JawaPos.com – Miris, perjuangan industri kerupuk rumahan untuk bertahan hidup harus menghentikan usahanya karena mahalnya harga minyak goreng (migor) curah. Jika ada stok, harganya masih belum terjangkau. Perajin kerupuk di Dusun Sidolegi, Desa Parengan, Kecamatan Jetis harus menghentikan produksinya karena tak mampu menutup biaya produksi yang melonjak karena kenaikan bahan baku.

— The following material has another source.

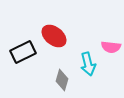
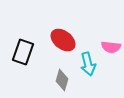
red ellipse: moved 9 px right, 4 px down
black rectangle: rotated 45 degrees counterclockwise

Sejak lima hari terakhir, industri rumahan milik Aisyah itu memutuskan berhenti produksi. Empat pekerjanya terpaksa dirumahkan. Sebab, pengolahan kerupuk teplek atau bandung yang telah berlangsung selama 26 tahun itu tak mungkin dilakukan di tengah lonjakan harga dan kelangkaan migor. ”Lima hari. Sampai sekarang sudah tidak produksi sama sekali,” ungkap Aisyah ucapnya kepada Radar Mojokerto, Kamis (24/3).
Keputusan menutup usaha diambil dengan perhitungan biaya produksi yang tak sebanding dengan penghasilan. Menurut dia, harga migor kemasan sekarang sangat mahal. Satu kilogram mencapai Rp 25 ribu.
Di lain sisi, migor curah sulit dicari di pasaran. Jenis migor yang ditetapkan satu harga itu sedang langka. Setiap agen yang didatangi selalu kehabisan stok. ”Katanya masih disubsidi ya kita senang. Eh ternyata barangnya kosong di mana-mana,” keluh perempuan 42 tahun tersebut. Kalaupun ada stok, harga migor curah ugal-ugalan. Yakni, Rp 23 ribu per kilogram. Jauh di atas HET yang ditetapkan pemerintah Rp 14 ribu per kilogram.
Kondisi demikian membuat industri rumahan yang dikelolanya bersama sang kakak mengalami tekor. Aisyah menjelaskan, dalam sehari, dirinya membutuhkan 50 kilogram migor. Jumlah itu untuk menghasilkan 10-12 ribu kerupuk.
Dengan harga migor yang ada saat ini, dia mengaku rugi besar. Pembengkakan ongkos produksi mencapai Rp 1,7-Rp 2 juta. ”Kalau saya paksakan beli minyak yang harganya mahal, itu sama dengan kerja bakti. Tidak dapat apa-apa,” cetusnya.